* [The task]: Take from the data every line in which the word "Villasanti" is found.

====== Material to process ======

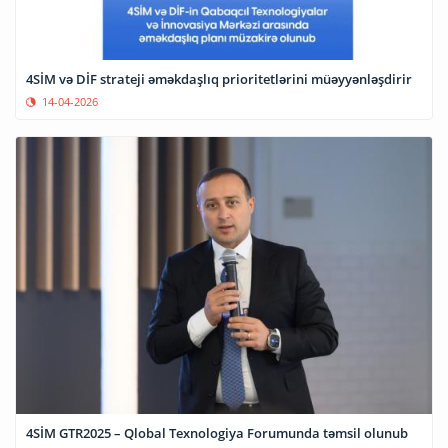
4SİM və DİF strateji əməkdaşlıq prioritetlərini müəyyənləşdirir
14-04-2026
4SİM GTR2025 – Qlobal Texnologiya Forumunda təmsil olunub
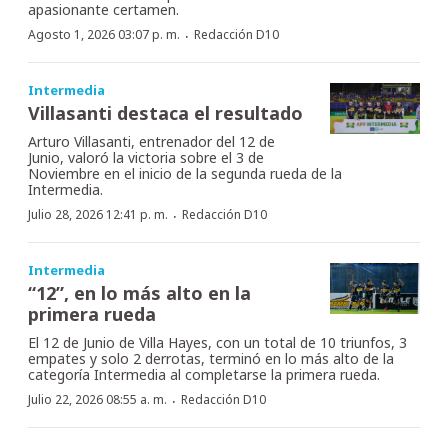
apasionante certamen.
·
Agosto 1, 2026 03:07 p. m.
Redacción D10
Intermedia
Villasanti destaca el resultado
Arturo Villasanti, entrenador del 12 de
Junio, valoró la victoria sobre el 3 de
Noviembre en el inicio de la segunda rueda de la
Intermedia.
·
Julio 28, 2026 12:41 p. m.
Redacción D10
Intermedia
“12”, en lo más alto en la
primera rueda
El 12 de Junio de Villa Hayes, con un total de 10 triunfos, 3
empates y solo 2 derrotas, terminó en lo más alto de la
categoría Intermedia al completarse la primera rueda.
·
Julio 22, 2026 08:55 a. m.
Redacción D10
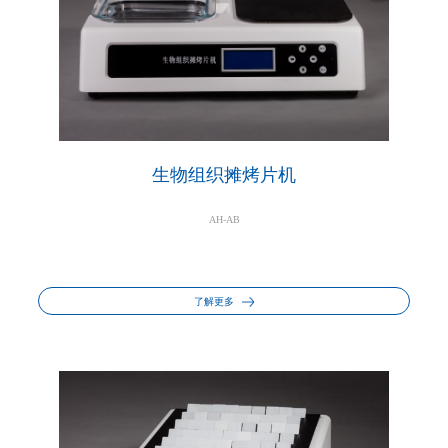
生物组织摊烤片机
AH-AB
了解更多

======
====== Material to process ======

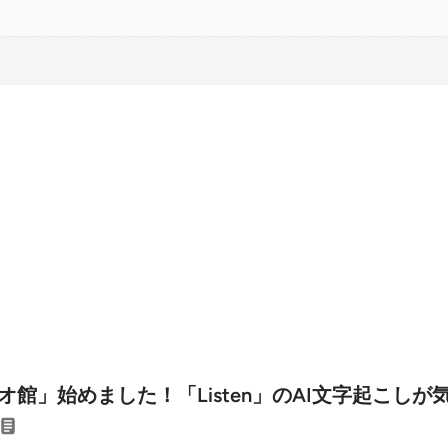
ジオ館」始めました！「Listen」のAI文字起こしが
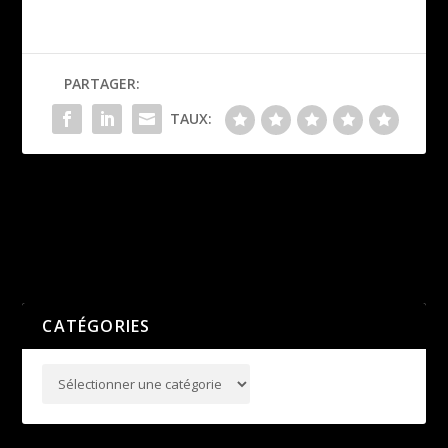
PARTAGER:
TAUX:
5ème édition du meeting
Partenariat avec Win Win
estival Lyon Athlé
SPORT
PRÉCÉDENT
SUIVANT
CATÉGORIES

======

* [Written response]:
Villasanti destaca el resultado
Arturo Villasanti, entrenador del 12 de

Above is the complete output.